Cette hypothèse est séduisante car elle n’implique pas de réarrangements chromosomiques majeurs à l’intérieur même des chromosomes, ce qui semble être le cas des GL 7 et 20 de M. rotundifolia. Pour le moment, il est délicat de conclure sur le sens de l’évolution entre les deux génomes. Néanmoins, la localisation des régions paralogues dérivées de trois génomes ancestraux chez V.vinifera, d’après Jaillon et al.

(2007), oriente davantage en faveur d’une fusion de chromosomes entre M. rotundifolia

et V. vinifera. Un mécanisme de ce type (Figure 22a) permet d’expliquer de façon cohérente la différence caryotypique majeure entre Muscadinia et Vitis qu’est la séparation du GL7 de Vitis en deux GL distincs.

(a) (b)

Figure 22. Cycle de ‘fusion-fission’ chromosomique, d’après Schubert et Lysak (2011).
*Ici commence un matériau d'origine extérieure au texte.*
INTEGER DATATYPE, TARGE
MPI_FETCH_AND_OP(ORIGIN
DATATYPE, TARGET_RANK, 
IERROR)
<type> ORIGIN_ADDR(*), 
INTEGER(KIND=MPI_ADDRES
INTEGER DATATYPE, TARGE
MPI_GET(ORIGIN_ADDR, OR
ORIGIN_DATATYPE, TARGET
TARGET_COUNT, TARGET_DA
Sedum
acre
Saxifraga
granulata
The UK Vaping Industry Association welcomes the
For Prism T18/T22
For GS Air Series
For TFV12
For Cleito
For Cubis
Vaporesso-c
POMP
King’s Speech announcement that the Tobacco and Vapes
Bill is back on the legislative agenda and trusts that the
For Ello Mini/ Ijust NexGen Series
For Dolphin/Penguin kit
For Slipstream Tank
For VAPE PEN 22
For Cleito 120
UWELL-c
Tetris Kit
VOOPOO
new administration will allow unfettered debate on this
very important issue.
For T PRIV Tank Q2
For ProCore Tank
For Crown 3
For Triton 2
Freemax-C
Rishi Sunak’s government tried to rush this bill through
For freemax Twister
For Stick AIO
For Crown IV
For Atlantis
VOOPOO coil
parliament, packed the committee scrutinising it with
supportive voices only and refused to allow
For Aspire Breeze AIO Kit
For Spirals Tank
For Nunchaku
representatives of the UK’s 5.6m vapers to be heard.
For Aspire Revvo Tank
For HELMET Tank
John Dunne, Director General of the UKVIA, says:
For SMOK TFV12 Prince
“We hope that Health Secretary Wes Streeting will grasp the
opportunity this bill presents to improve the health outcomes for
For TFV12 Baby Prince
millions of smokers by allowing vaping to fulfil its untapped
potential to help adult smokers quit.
La fusion de chromosomes acrocentriques en un seul métacentrique est réversible si les séquences télomériques qui flanquent le centromère restent conservées (a) ; alternativement, un chromosome métacentrique peut se séparer en deux télocentriques stables lorsque les cassures centromériques sont réparées par l’addition de séquences télomériques (b). La télomérase est plus efficace pour initier l’élongation d’une matrice télomérique lorsque des répétitions télomériques existent au préalable (Schubert & Lysak, 2011). Cependant, des phénomènes de “capture télomérique” par recombinaison (Kostiner et al., 2002) et de synthèse de novo de télomères sont impliqués lors de réparations chromosomiques chez Tetrahymena (Harrington & Greider, 1991) ou chez le blé (Tsujimoto et al., 1999) .
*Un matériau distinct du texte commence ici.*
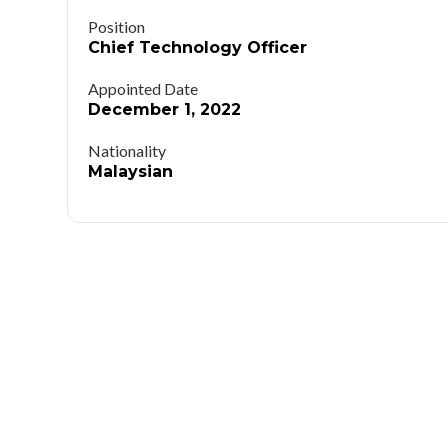
Position
Chief Technology Officer
Appointed Date
December 1, 2022
Nationality
Malaysian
Si l’on considère comme exacte l’existence de l’intermédiaire n=21 comme ancêtre à

Vitis et Muscadinia (Abrouk et al., 2010 ; Figure 23) une hypothèse pour expliquer la différence caryotypique entre les deux genres pourrait être la suivante : une première fusion de chromosomes, NCF ou fusion par exemple (Figures 21 et 22a) pourrait avoir eu lieu en amont de Vitis et Muscadinia, donnant naissance à un ancêtre commun aux deux genres possédant n=20 chromosomes à l’instar de Muscadinia ; puis une seconde, postérieure, aboutissant au caryotype des vignes européennes cultivées (n=19) et consistant en la fusion des chromosomes 7 et 20 homologues chez M. rotundifolia

(Figure 23). D’après la représentation schématique des régions paralogues chez

V.vinifera (Figure 20), le chromosome 4 et le chromosome 14 sont également composés de deux couleurs différentes, et pourraient donc également résulter de fusions chromosomiques ancestrales, dont les mécanismes sous-jacents reste à élucider.
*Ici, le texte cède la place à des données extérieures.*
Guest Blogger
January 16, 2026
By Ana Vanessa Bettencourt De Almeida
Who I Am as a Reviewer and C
Figure 23. Schéma hypothétique expliquant la formation possible des caryotypes de M. rotundifolia et V.vinifera. Après la triploïdisation d’un ancêtre commun comportant 7 protochromosomes, aboutissant à la formation d’un intermédiaire n=21 chromosomes, on peut imaginer que deux remaniements majeurs impliquant deux fusions de chromosomes successives aient eu lieu pour donner les caryotypes actuels de M. rotundifolia (n=20) et V.vinifera (n=19).